====== GIVEN RECORDS
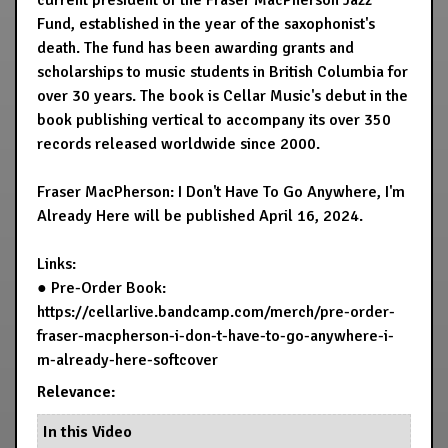
current president of the Fraser MacPherson Jazz
Fund, established in the year of the saxophonist's
death. The fund has been awarding grants and
scholarships to music students in British Columbia for
over 30 years. The book is Cellar Music's debut in the
book publishing vertical to accompany its over 350
records released worldwide since 2000.
Fraser MacPherson: I Don't Have To Go Anywhere, I'm
Already Here will be published April 16, 2024.
Links:
● Pre-Order Book:
https://cellarlive.bandcamp.com/merch/pre-order-
fraser-macpherson-i-don-t-have-to-go-anywhere-i-
m-already-here-softcover
Relevance:
In this Video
============
WHAT IS BEING ASKED: From the first line to the last, output the data exactly; skip any pictures.

ANSWER SECTION:
current president of the Fraser MacPherson Jazz
Fund, established in the year of the saxophonist's
death. The fund has been awarding grants and
scholarships to music students in British Columbia for
over 30 years. The book is Cellar Music's debut in the
book publishing vertical to accompany its over 350
records released worldwide since 2000.
Fraser MacPherson: I Don't Have To Go Anywhere, I'm
Already Here will be published April 16, 2024.
Links:
● Pre-Order Book:
https://cellarlive.bandcamp.com/merch/pre-order-
fraser-macpherson-i-don-t-have-to-go-anywhere-i-
m-already-here-softcover
Relevance:
In this Video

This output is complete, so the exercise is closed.